1. Vücut. Bu sıfat, Allah'ın var olduğunu ifade eder. Allah vardır ve en büyük varlık O'dur. O'nun varlığı, herşeyin varlığından daha belirgindir. Allah olmasaydı hiç bir şey var olmazdı. Kâinatın varlığı O'nun varlığına en büyük şahittir. Âlemde hiçbir şey kendi kendine var olmuş değildir. Hiçbir şey ne kendi kendine var olabilir, ne de yok olabilir. Halbuki çevremizde sayılamayacak kadar varlık vücuda gelmekte ve yok olmaktadır. En ufak çarpıklık olmaksızın, en ince hesaplarla var olan ve varlığını çarpıcı özellikleriyle devam ettiren bu âlemin tesadüflerle ortaya çıkması ve varlığını devam ettirmesi mümkün değildir. Bütün bunlar, bu âlemi var eden, yok eden, kuvvet ve hikmet sahibi bir yaratıcının varlığının şüphe götürmez delilleridir .

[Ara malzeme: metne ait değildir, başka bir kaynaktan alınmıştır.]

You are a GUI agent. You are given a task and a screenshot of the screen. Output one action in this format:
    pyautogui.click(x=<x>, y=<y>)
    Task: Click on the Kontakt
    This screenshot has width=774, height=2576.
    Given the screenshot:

Allah'ın varlığı, başka bir varlık vasıtasıyla olmayıp; ilâhî vücudu, zatının gereğidir. Vücudu zatının icabı olduğu içindir ki; Allah'a "Vâcibu'l Vücud" denmiştir. Allah'ın zatının ve sıfatlarının hakikatini anlamak; sıfatlarının zatının aynı mı, yoksa ondan ayrı, ona zıt bir şey mi olduğu hususunu kavrayabilmek aklen mümkün değildir. Allah'ın ilâhî vücudu ister zatının aynı, ister gayrı olsun, her mükellefe vacip olan husus; Allah'ın var olduğuna inanmaktır. O'nun varlığına inanmamızı gerektiren akli ve naklî delilleri yukarıda izah ettik.

Vücudun zıddı olan yokluk, Allah için mümkün değildir. Yokluk, Allah için muhâl olan noksan sıfatların birincisidir. Allah'ın yokluğu ne geçmişte, ne de gelecekte mümkündür.

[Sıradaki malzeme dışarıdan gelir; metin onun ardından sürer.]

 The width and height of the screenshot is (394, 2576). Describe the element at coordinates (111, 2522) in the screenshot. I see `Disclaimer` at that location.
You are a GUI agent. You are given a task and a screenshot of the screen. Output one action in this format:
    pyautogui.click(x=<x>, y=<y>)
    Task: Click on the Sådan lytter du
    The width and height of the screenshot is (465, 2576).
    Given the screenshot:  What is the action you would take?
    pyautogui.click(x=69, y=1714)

2. Kıdem. Allah Teâlâ, varlığı, zatının icabı olduğu için kadîmdir, ezelîdir. Geçmişe doğru ne kadar gidilirse gidilsin, Allah'ın var olmadığı bir zaman düşünülemez. Eğer Allah kadîm-ezeli olmasaydı, hâdis- (sonradan var olmuş) olurdu. Sonradan var olan her şey, kendisini icat eden bir (muhdise)- yaratıcıya muhtaçtır. Aksi takdirde yok olan bir şeyin varlığını yokluğuna tercih eden bir yaratıcı olmadan meydana gelmesi gerekirdi ki; bu durum bütün düşünürlere göre batıldır. Allah kadîm olmasaydı, var olmak için kendinden başka bir yaratıcıya muhtaç olurdu. Halbuki Allah'ın vücudu, zatının icabıdır. Yani varlığı kendindendir. Bir şeyin bir anda hem var, hem de yok olması ise mümkün değildir. Öyleyse Allah hâdis değil, kadîmdir.

Kıdem sıfatının zıddı "Hudûs-sonradan var olma" sıfatıdır. Allah kadîm olduğu için O'nun hâdis olması aklen mümkün değildir.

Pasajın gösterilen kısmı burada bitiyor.